From the Guidelines
Stereotactic radiosurgery (SRS) is the recommended treatment for schwannoma in the posterior compartment, particularly for smaller tumors (<3cm), due to its high tumor control rates and better facial nerve preservation compared to microsurgical resection (MR) or conservative surveillance (CS) 1. A schwannoma in the posterior compartment is a benign tumor that develops from Schwann cells, which form the myelin sheath around peripheral nerves. These tumors typically occur in the posterior fossa of the skull, particularly involving the vestibular portion of the eighth cranial nerve (vestibular schwannoma or acoustic neuroma). Some key points to consider in the management of schwannoma in the posterior compartment include:
- Tumor size and symptoms: smaller, asymptomatic tumors may be monitored with regular MRI scans, while symptomatic or growing tumors require intervention 1.

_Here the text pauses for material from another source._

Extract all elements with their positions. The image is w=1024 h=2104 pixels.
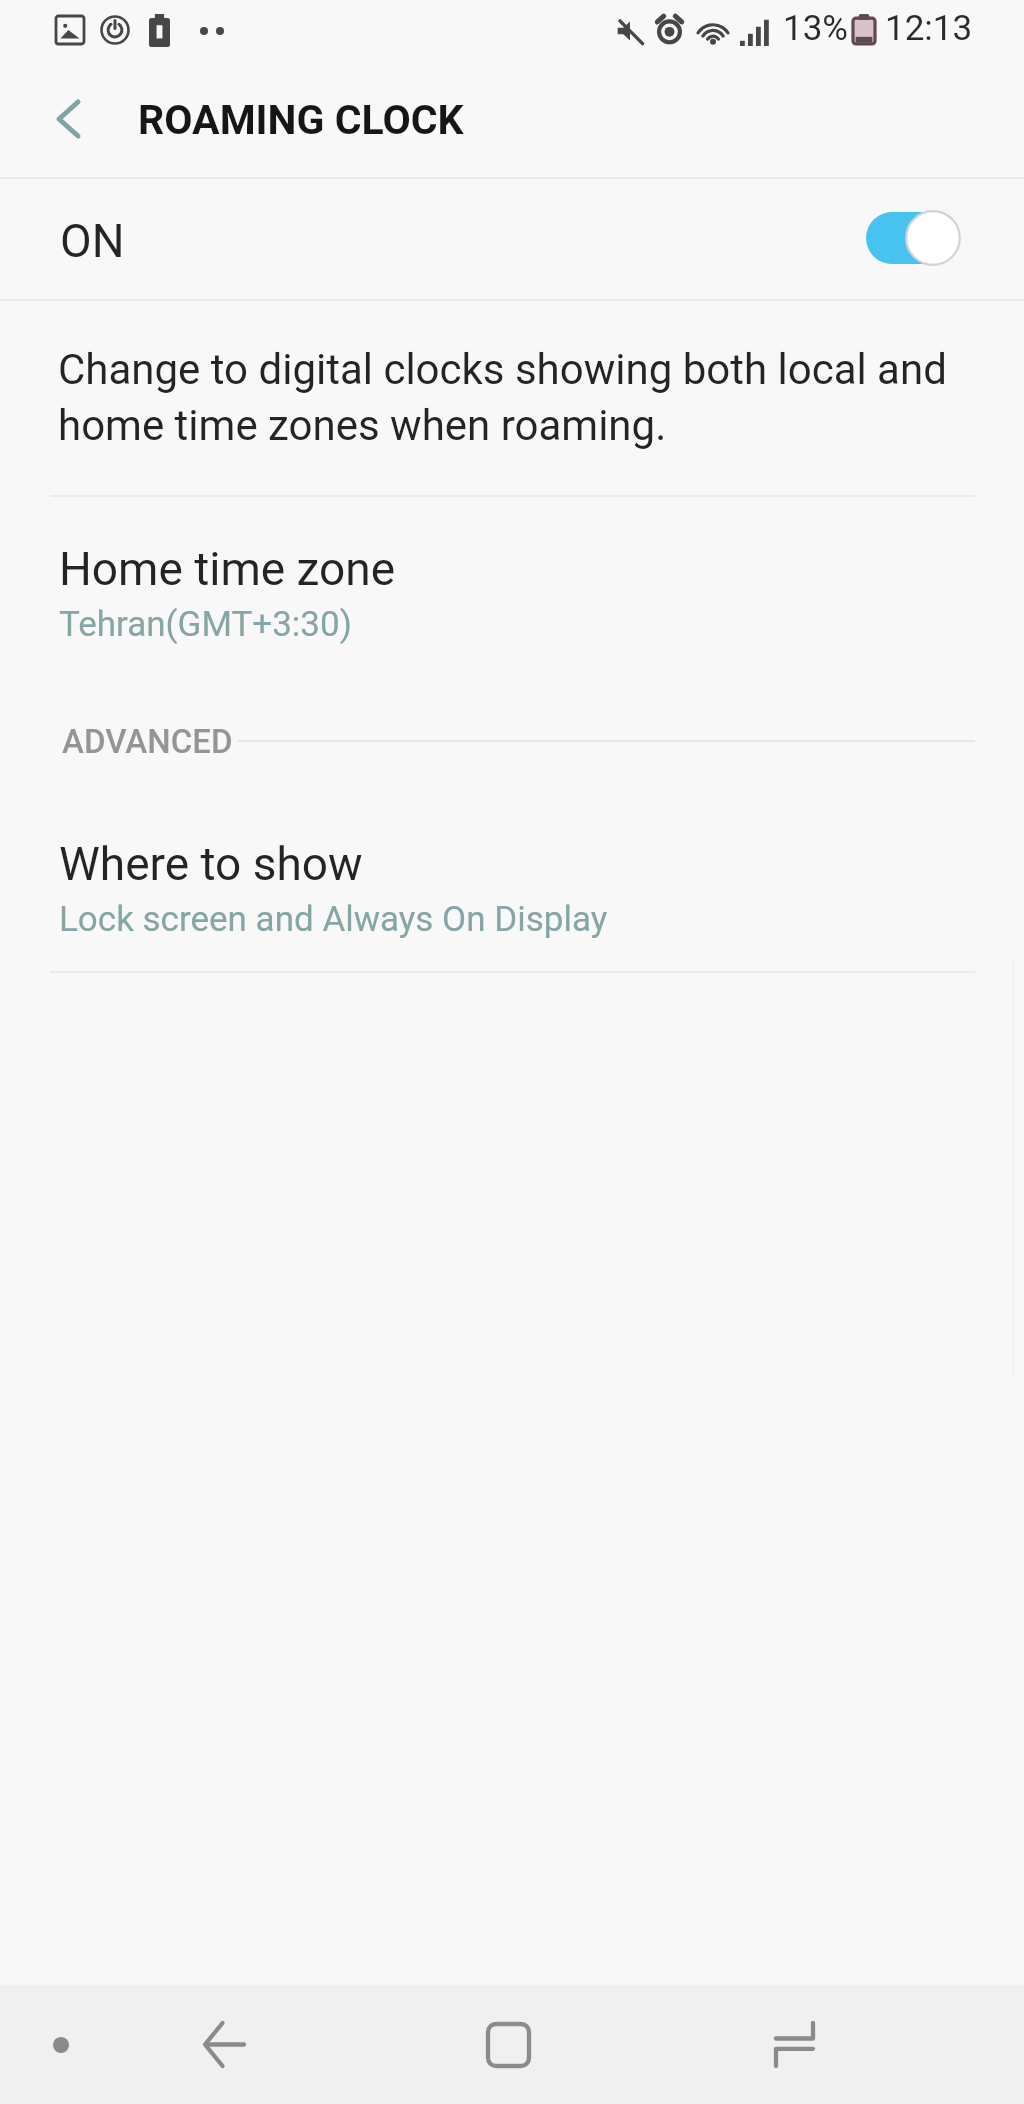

- Treatment options: SRS, MR, and CS are available, with SRS offering high tumor control rates and better facial nerve preservation 1.
- Importance of early diagnosis: smaller tumors have better outcomes with treatment, and early detection can improve quality of life 1.
- Nerve preservation: these tumors grow from the nerve sheath rather than nerve tissue itself, which sometimes allows for preservation of nerve function during treatment 1. Key symptoms of schwannoma in the posterior compartment include:
- Progressive unilateral hearing loss
- Tinnitus
- Balance problems
- Facial numbness or weakness It is essential to weigh the benefits and risks of each treatment option, considering factors such as tumor size, patient health, and potential side effects, to determine the best course of treatment for each individual case 1.
From the Research
Schwannoma Posterior Compartment
- A schwannoma is a rare lesion that may develop in the spinal canal, in the area of the ganglion situated posterior to the articulation, in the extraspinal area or in a combination of these sectors 2.
- The surgical removal of these lesions is delicate because of the intimate relationships the schwannomas develop with the vertebral artery 2.
- A posterior midline approach can be used to remove C2 schwannomas, which takes advantage of the predominantly extradural development of these tumors 2.
- This approach involves the debulking of the posterior articular sector of the tumor, which is easily accessible through a midline posterior approach and necessitates minimal bone removal 2.
- In most cases, removal of the homolateral posterior arch of C1 is sufficient to create an adequate access for dissecting both the intradural and extraspinal sectors of the schwannoma 2.
Surgical Management
- The surgical management of schwannomas requires a spectrum of approaches, including endoscopic endonasal approaches 3.
- Endoscopic endonasal approaches appear to be well suited for trigeminal schwannomas restricted to Meckel's cave and/or extracranial segments of the nerve 3.
- Lateral transcranial skull base approaches should be considered for patients with posterior fossa disease 3.
- A new comprehensive classification for spinal schwannomas based on their presumed origin can help plan a surgical approach and predict its outcome 4.
Classification and Treatment
- Classification guides the surgical approach and predicts prognosis, and a new classification with 9 types was created by analyzing the anatomy of spinal nerves and the origin of significant tumor portions and cystic components in preoperative magnetic resonance images 4.
- Gross total removal rates reached 88.0% overall, with type 1 and type 2 tumors at 95.3% and 96.0% respectively 4.
- The approach varied with tumor type, with laminectomy predominantly used for types 1,2, and 9, and facetectomy with posterior fixation used for type 3 tumors 4.
- Radiation-induced benign peripheral nerve sheath tumors are uncommon late complications of irradiation, and complete surgical resection is the main stay for the treatment of these tumors 5.